Back to Moritz Lab

Scientists Uncover 1,700+ Protein-like Molecules in the ‘Dark Proteome’

ISB researchers help reveal a previously hidden layer of the human proteome, identifying a new class of protein-like molecules known as “peptideins” with potential implications for cancer, immunotherapy, and human disease.

Abstract Illustration of a Stylized Protein
Finding the Signal in the Noise: An artistic interpretation of the "dark proteome." Illuminating a new class of protein-like molecules — peptideins — hidden within billions of genomic and proteomic data points. (Illustration by Delaney Nye / ISB)

Scientists at the Institute for Systems Biology (ISB) have helped uncover a vast, previously hidden layer of human biology, positively identifying more than 1,700 new protein-like molecules in the human genome from more than 7,000 sequences that could reshape our understanding of health and disease.

Published today in Nature, the international study reveals that large portions of the human genome once thought to be biologically inactive are, in fact, producing small, previously undetected molecules. These findings expand the known landscape of the human proteome and introduce a new class of biological entities researchers are calling “peptideins.”

The work was conducted by a global consortium of scientists led by the Princess Máxima Center for Pediatric Oncology in the Netherlands, the University of Michigan Medical School, the EMBL European Bioinformatics Institute in the UK, and ISB.

“These findings suggest that we have been missing a substantial portion of the molecular machinery that operates within human cells,” said ISB Professor Dr. Robert Moritz, a co-senior author of the study. “By bringing together large-scale data and advanced computational tools developed at ISB, we’ve been able to confirm the existence of thousands of these previously hidden molecules at a level of confidence that wasn’t possible before.”

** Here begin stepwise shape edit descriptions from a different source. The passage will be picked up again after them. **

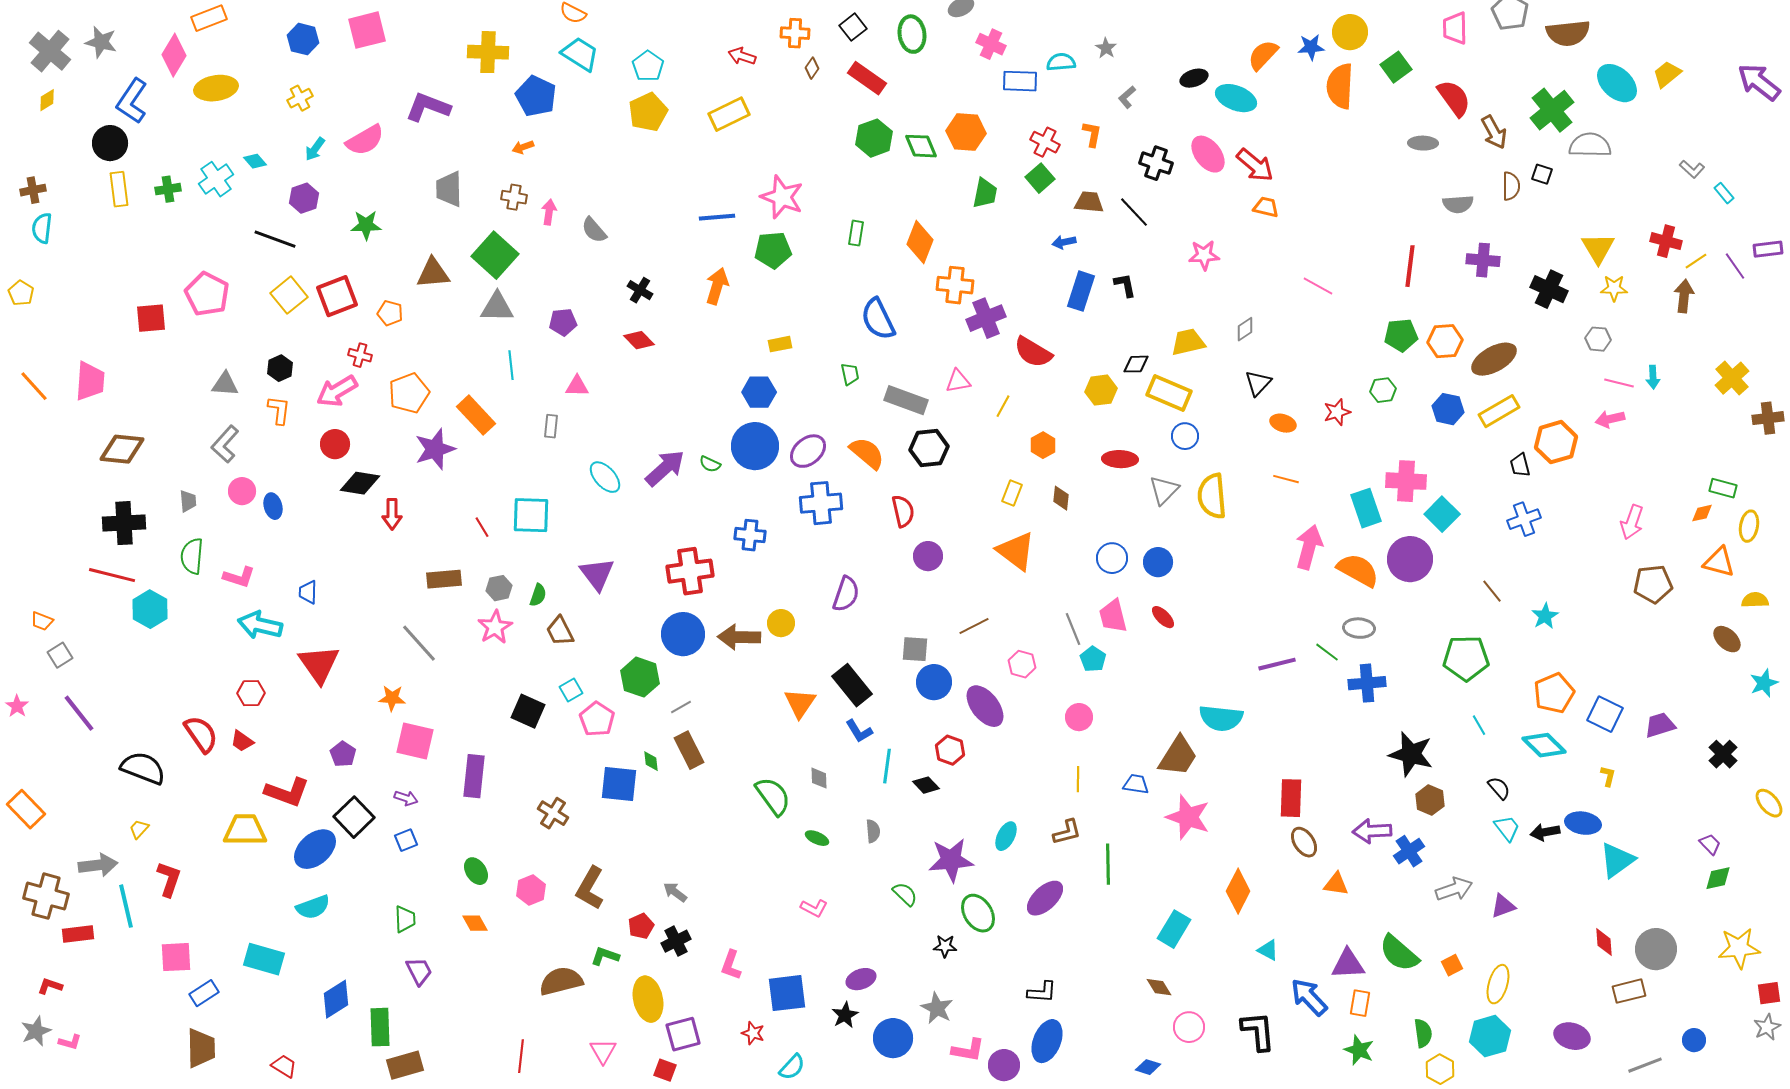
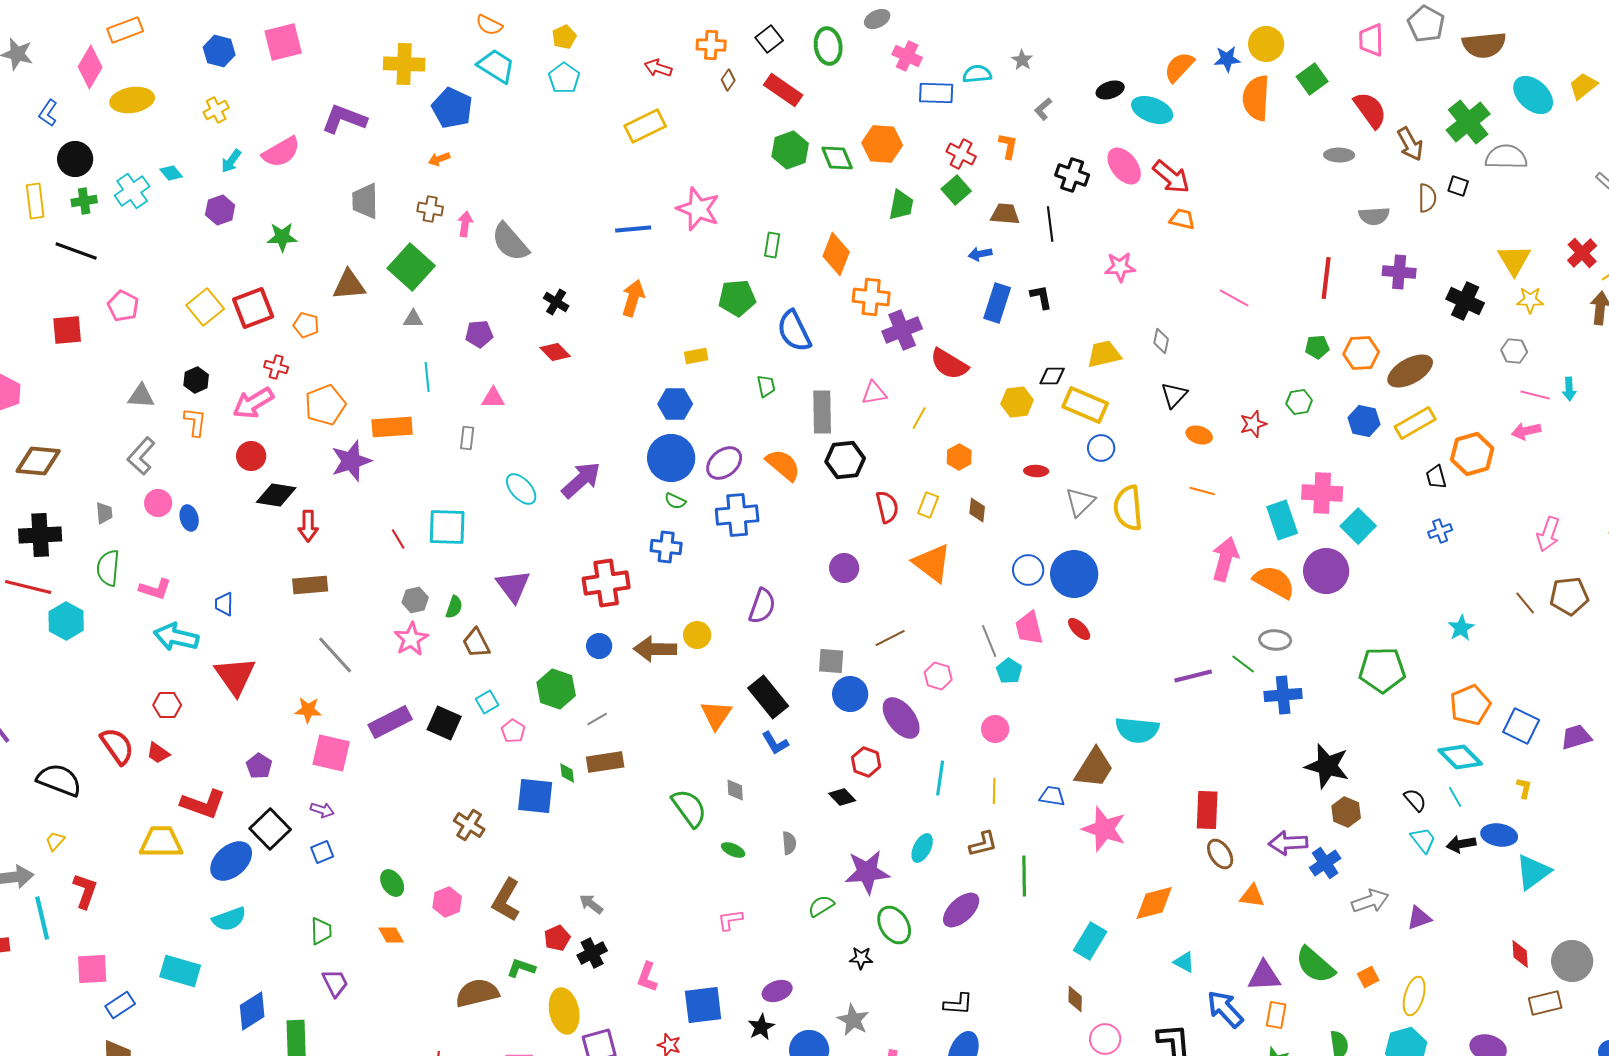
blue L-shape: (132, 101) -> (48, 113), size x0.6
yellow pentagon: (648, 112) -> (564, 37), moved, size x0.6
black circle: (110, 143) -> (75, 159), moved
black line: (1134, 212) -> (1050, 224), turned 36
gray semicircle: (594, 230) -> (510, 242), size x1.5
black line: (275, 239) -> (76, 251), moved
red cross: (1666, 241) -> (1582, 253), turned 32
green pentagon: (773, 250) -> (737, 298), moved
pink pentagon: (207, 294) -> (123, 306), size x0.7
gray triangle: (497, 307) -> (413, 319), size x0.6
gray diamond: (1245, 329) -> (1161, 341), turned -45
green pentagon: (1401, 335) -> (1317, 347), size x0.7
gray rectangle: (906, 400) -> (822, 412), turned 69
orange rectangle: (476, 415) -> (392, 427), turned -51
red ellipse: (1120, 459) -> (1036, 471), size x0.7
green semicircle: (710, 464) -> (675, 501), moved
red semicircle: (903, 511) -> (887, 507), moved
blue cross: (1524, 519) -> (1440, 531), size x0.7
blue circle: (1158, 562) -> (1074, 574), size x1.6
brown rectangle: (444, 579) -> (310, 585), moved
brown line: (1492, 591) -> (1525, 603), moved
blue circle: (683, 634) -> (599, 646), size x0.6
pink pentagon: (597, 719) -> (513, 731), size x0.7
cyan line: (1479, 725) -> (1455, 797), moved
brown rectangle: (689, 750) -> (605, 762), turned -72
cyan line: (887, 766) -> (940, 778), moved
purple rectangle: (474, 776) -> (390, 722), moved, turned 57
orange diamond: (1238, 891) -> (1154, 903), turned 48
green semicircle: (905, 894) -> (821, 906), turned -76
pink L-shape: (814, 908) -> (730, 920), turned 144
brown diamond: (1159, 987) -> (1075, 999), turned 32

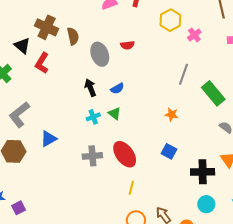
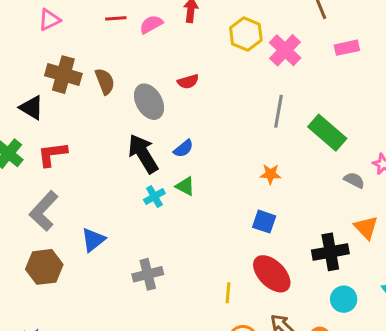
pink cross: (194, 35) -> (285, 50), size x1.5
red L-shape: (42, 63) -> (52, 154), moved, turned 60
black arrow: (90, 88) -> (143, 154), size x1.5
blue square: (169, 151) -> (264, 222), moved
red ellipse: (125, 154) -> (272, 274), moved
gray cross: (92, 156) -> (148, 274), moved

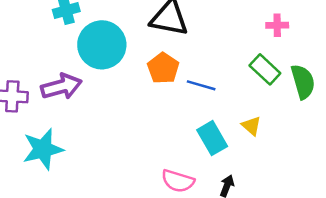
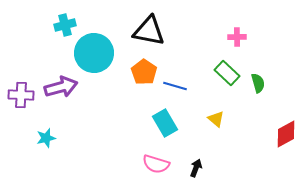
green semicircle: (303, 82) -> (258, 83), size x0.7
cyan rectangle: (212, 138) -> (165, 123), moved
cyan star: (43, 149) -> (46, 138), size x0.6

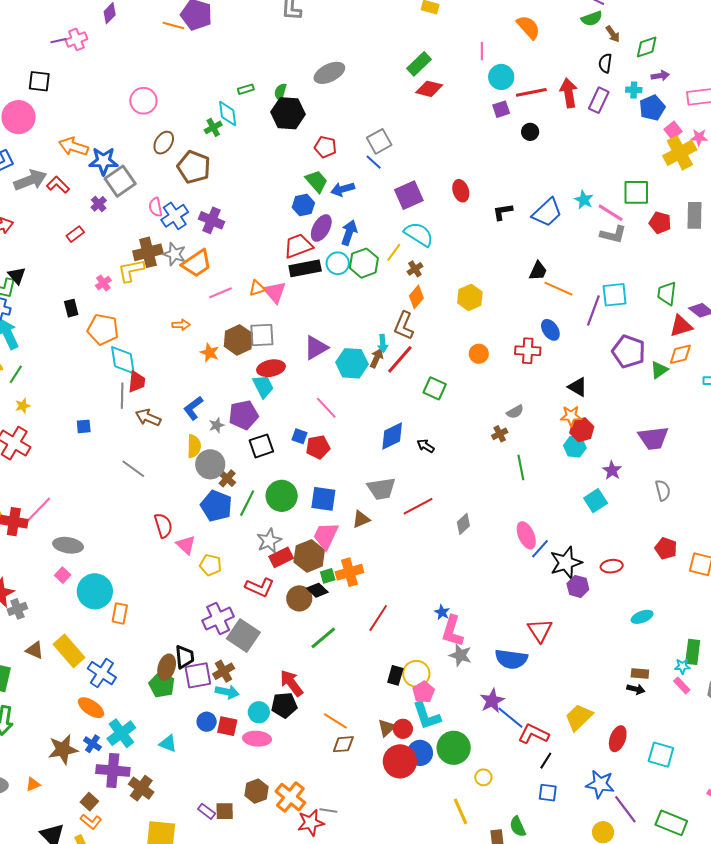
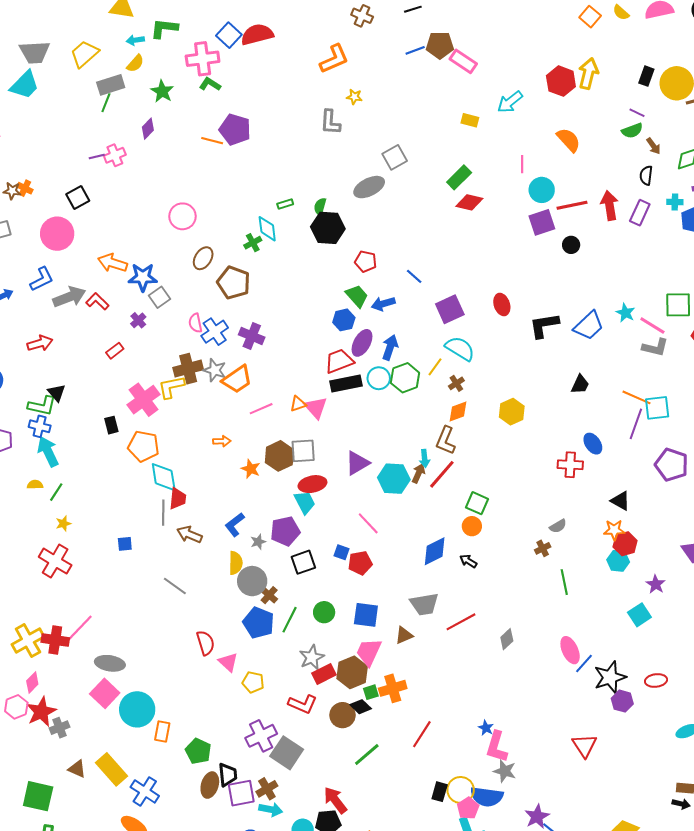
black square: (39, 81) -> (78, 198), turned -35
purple square: (501, 109) -> (542, 222), size x1.5
gray square: (379, 141) -> (395, 157), moved
gray square: (120, 181) -> (160, 297), size x0.7
black L-shape: (503, 212) -> (544, 325), size x1.5
pink cross: (103, 283) -> (144, 400), size x2.0
orange line: (558, 289) -> (636, 397), moved
orange diamond: (416, 297) -> (458, 411), turned 30
orange circle: (479, 354) -> (472, 526), moved
green circle: (282, 496) -> (324, 612), size x0.7
pink square: (63, 575) -> (105, 693), size x1.8
blue semicircle: (511, 659) -> (487, 797), moved
green pentagon: (162, 685) -> (198, 751), moved

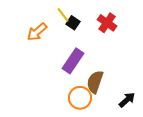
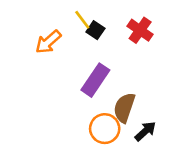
black arrow: (127, 100) -> (145, 131), moved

Revealing New Protein-like Molecules in the ‘Dark Proteome’

For decades, scientists have focused on a relatively fixed set of approximately 19,500 proteins encoded by the human genome. But growing evidence suggests that many additional molecules — particularly small ones — have gone undetected.

In this study, researchers analyzed more than 7,000 understudied regions of DNA known as non-canonical open reading frames (ncORFs). They found thus far that roughly 25 percent of these regions produce detectable protein-like molecules, many of which are fewer than 50 amino acids in length.

Because the function of most of these molecules remains unclear, the research team introduced the concept of “peptideins” to describe them — acknowledging their protein-like nature while leaving open questions about their biological roles.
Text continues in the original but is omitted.